The cost of the project is many times the original estimate and the government has made no plans to secure other benefits in jobs and skills.

PAC chair Meg Hillier MP said, “There is clearly scope to link the nuclear programme to the wider strategy of driving economic opportunities and growth. Government credibility in this area will inevitably be questioned when – by its own admission – it doesn’t know what UK workers and business will gain from this project, and appears to have no coherent idea of what to do about it.”

The creation of the Department for Business, Energy and Industrial Strategy presents a clear opportunity to link the nuclear programme to the government’s industrial strategy to drive economic opportunities and growth. However, the Department does not know to what extent UK workers and companies will benefit from Hinkley Point C and the wider follow-on new nuclear programme, and has no plan in place to show how it will maximise the wider benefits of the project.” 

Among its recommendations, the PAC said BEIS should now put such a plan in place.

No-one protected consumers

The government was concerned with whether the risk of the deal would end up on the government’s balance sheet instead of on the implications for consumers. And the Department pressed on with locking consumers into an expensive deal, despite the case for Hinkley Point C and nuclear power weakening during its negotiations, the PAC said.

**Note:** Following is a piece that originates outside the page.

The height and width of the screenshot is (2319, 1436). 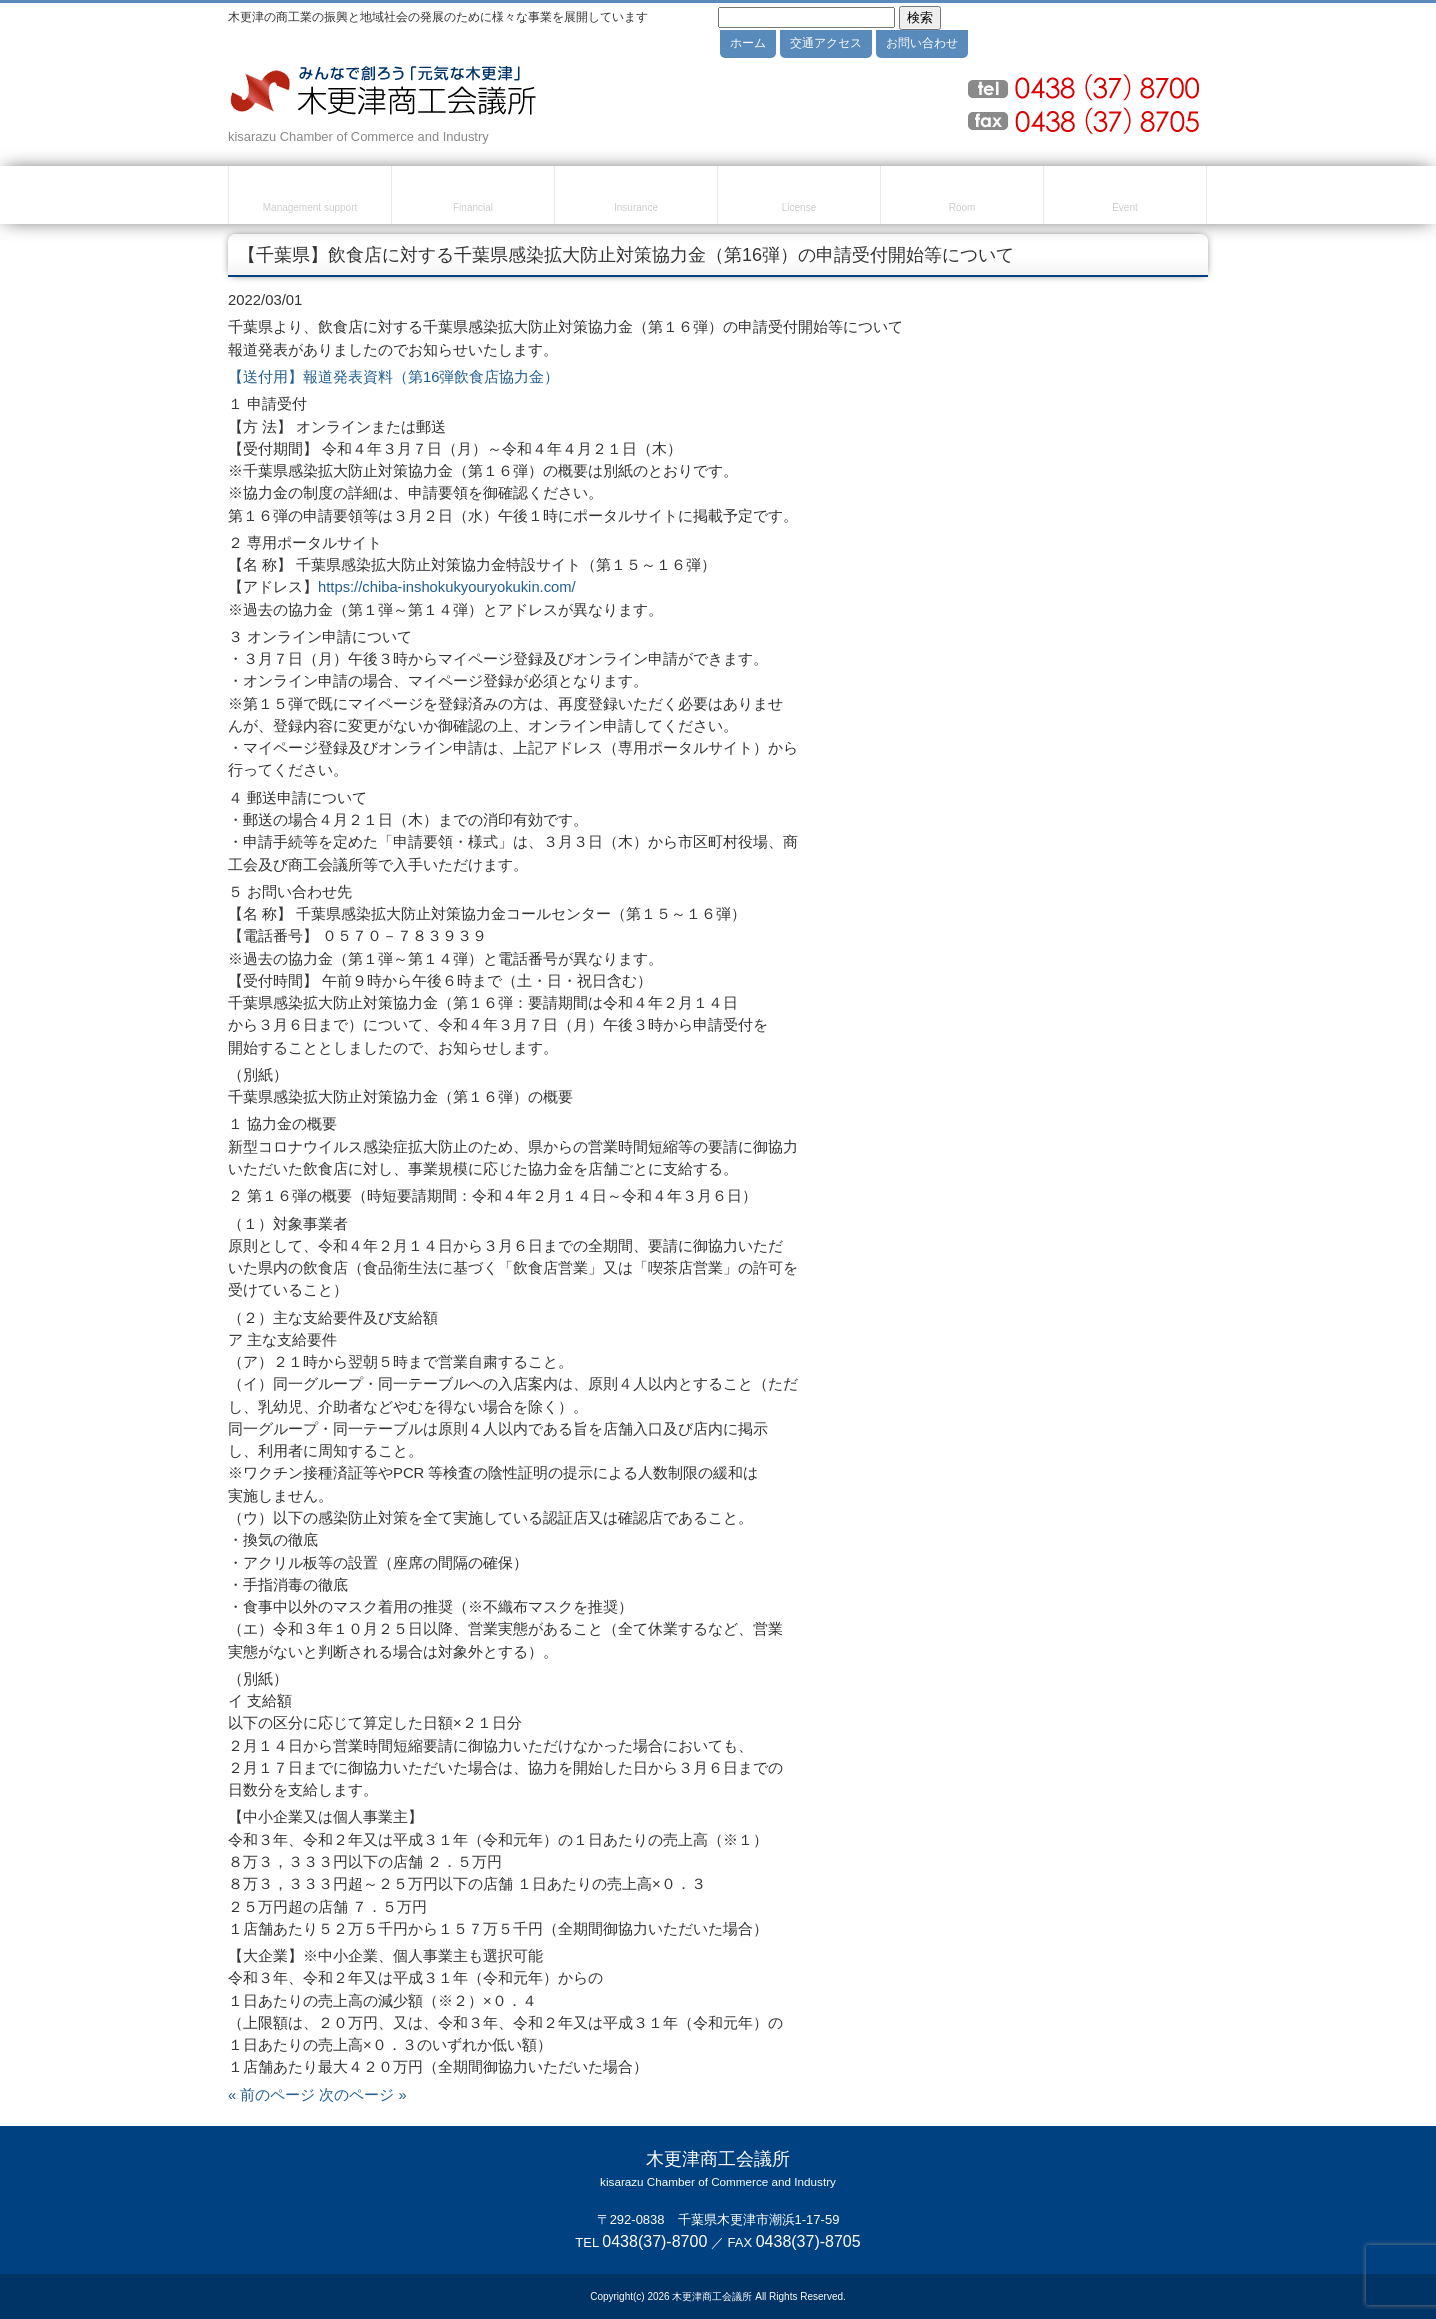 I want to click on 融資・資金, so click(x=473, y=198).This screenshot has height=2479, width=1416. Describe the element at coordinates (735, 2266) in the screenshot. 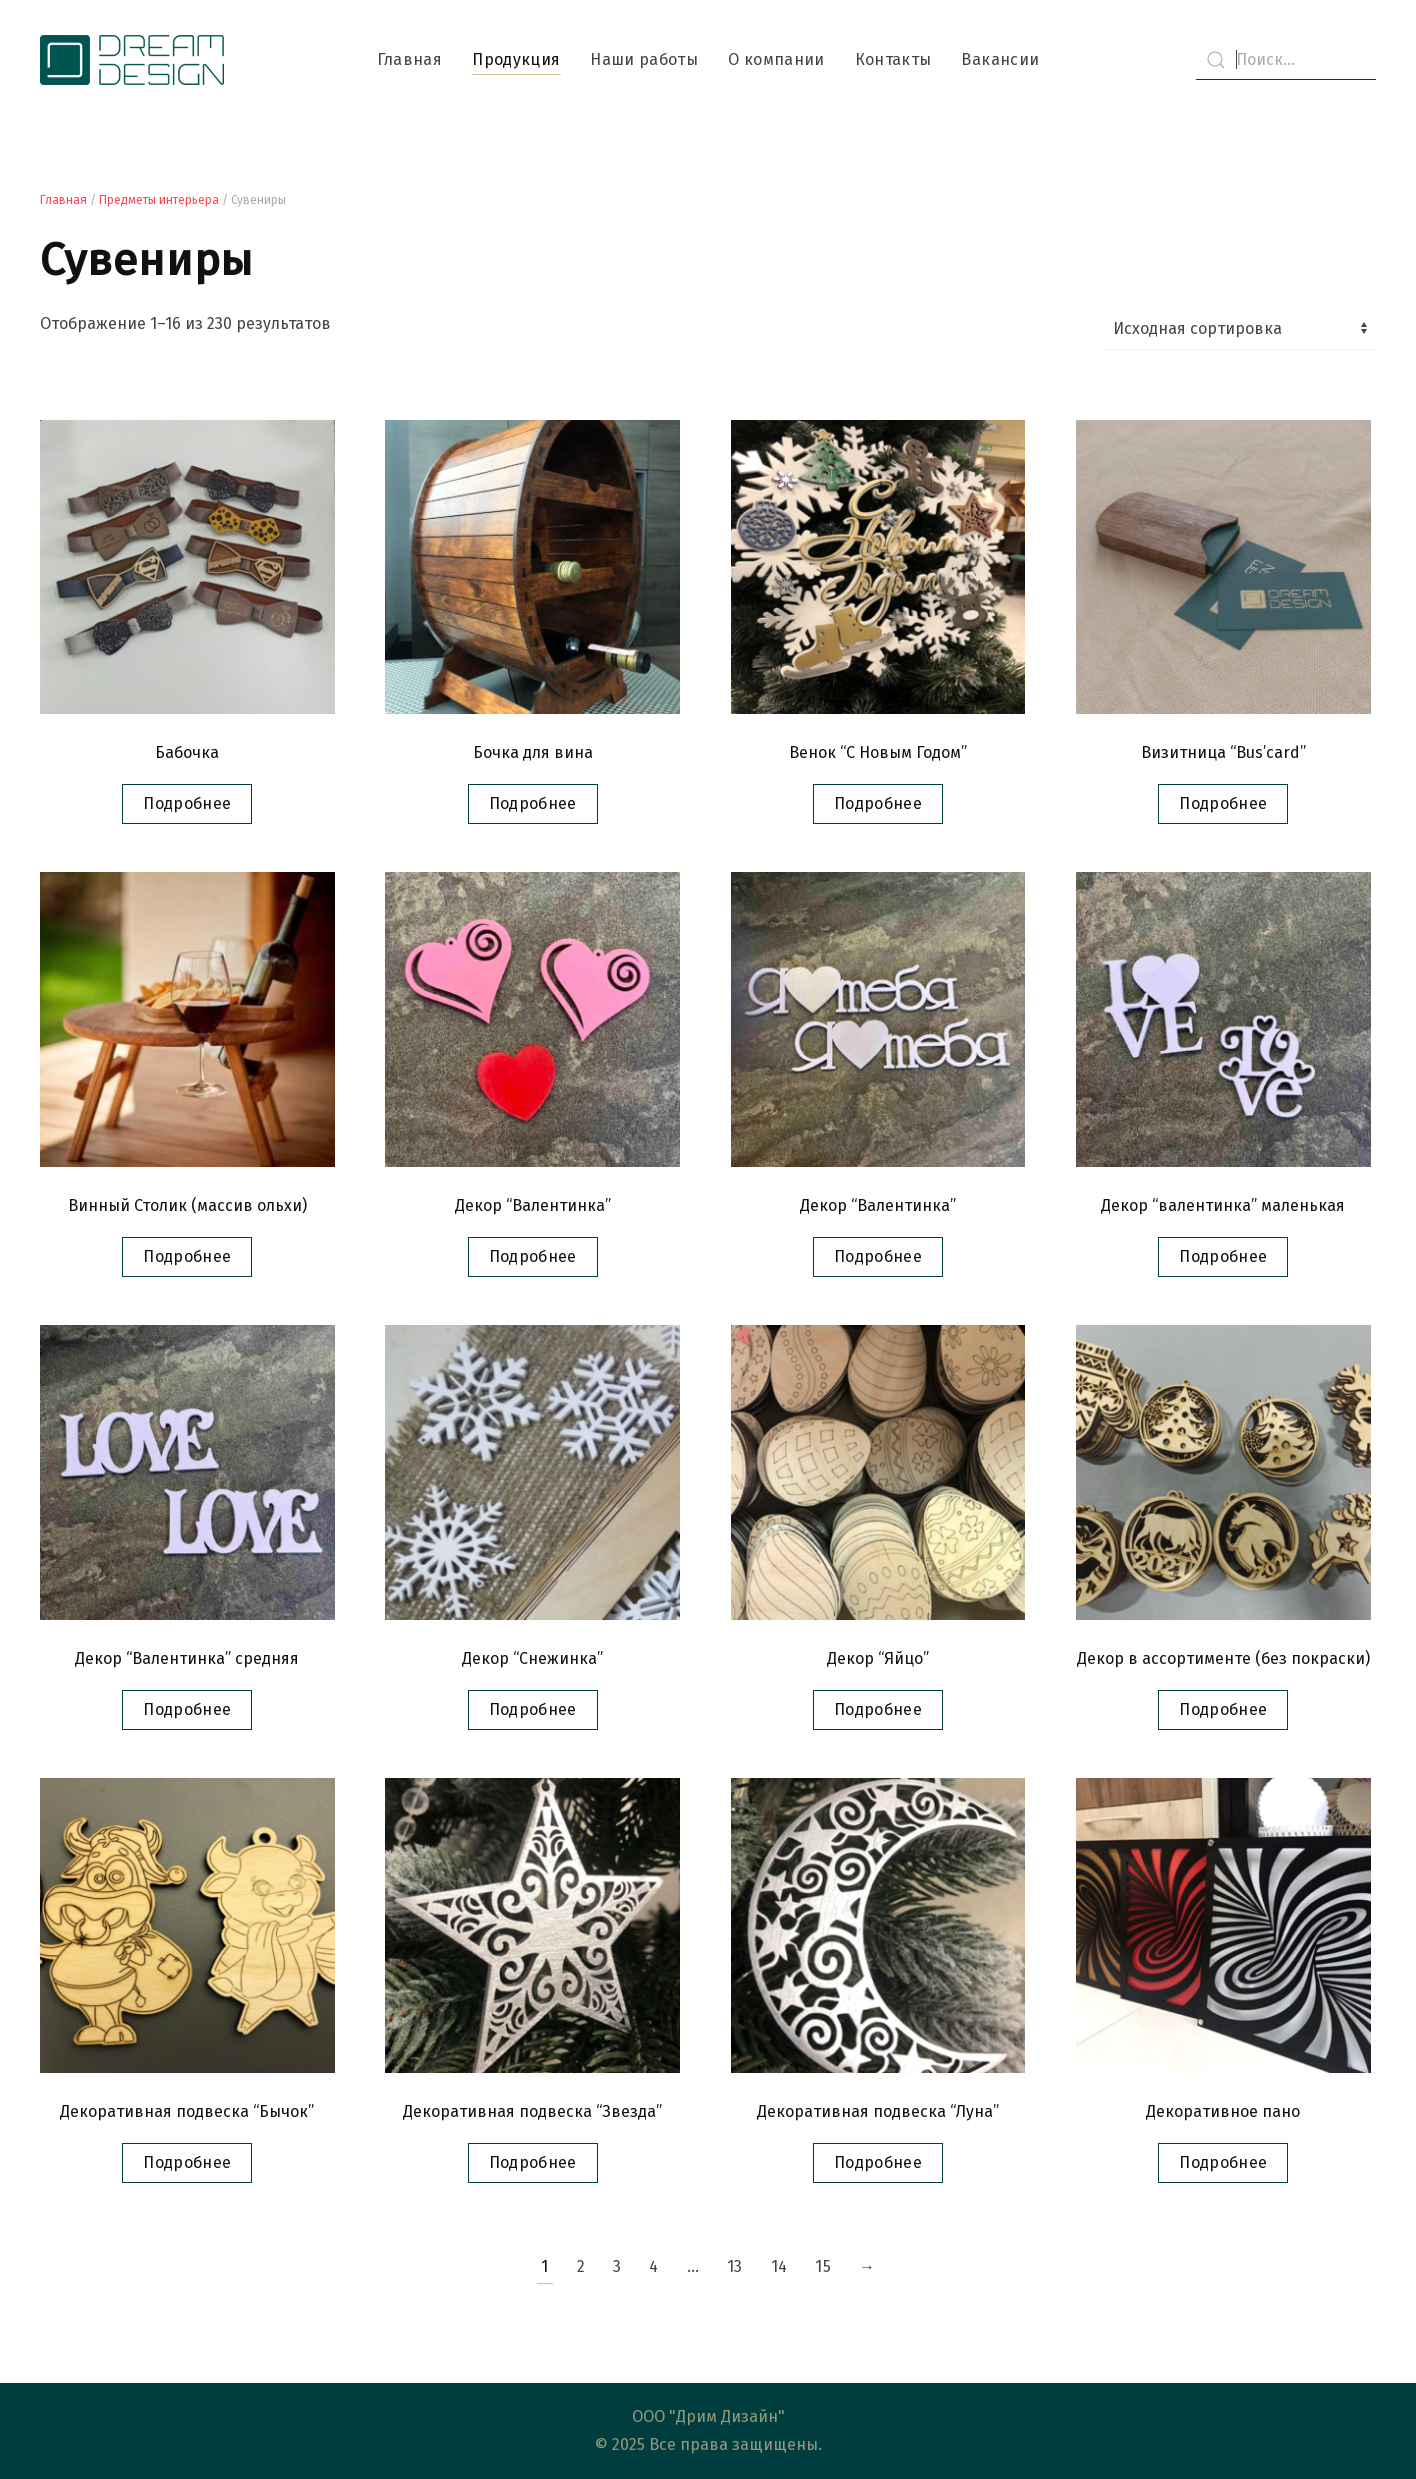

In each household electricity bill, £10-15 (in 2012 prices) will go towards supporting Hinkley Point C up to 2030. But the Department’s assessment did not sufficiently consider the costs and risks of the deal for consumers. Its assessment only went out to 2030, despite the long-term nature of the contract; and it did not consider whether consumer top-up payments would be affordable in the context of its support for other low-carbon technologies.

Energy security risk

The PA warned that if the new plant is delivered late there would be a risk to energy security and that could mean the government will step in to cover extra costs to keep the project moving. That eventuality is less likely if it maintains an alternative means of ensuring a sufficient supply of electricity, so the Department should publish a ‘Plan B’ for achieving energy security before the end of this year, and review it annually.

Meanwhile, the Low Carbon Contracts Company would have to maintain capability many years into the future to monitor and manage it effectively, adding, “Government departments have a poor track record on contract management, as this Committee has reported previously, and we will be looking again at progress with Hinkley Point C and at how effectively the LCCC is performing its role.”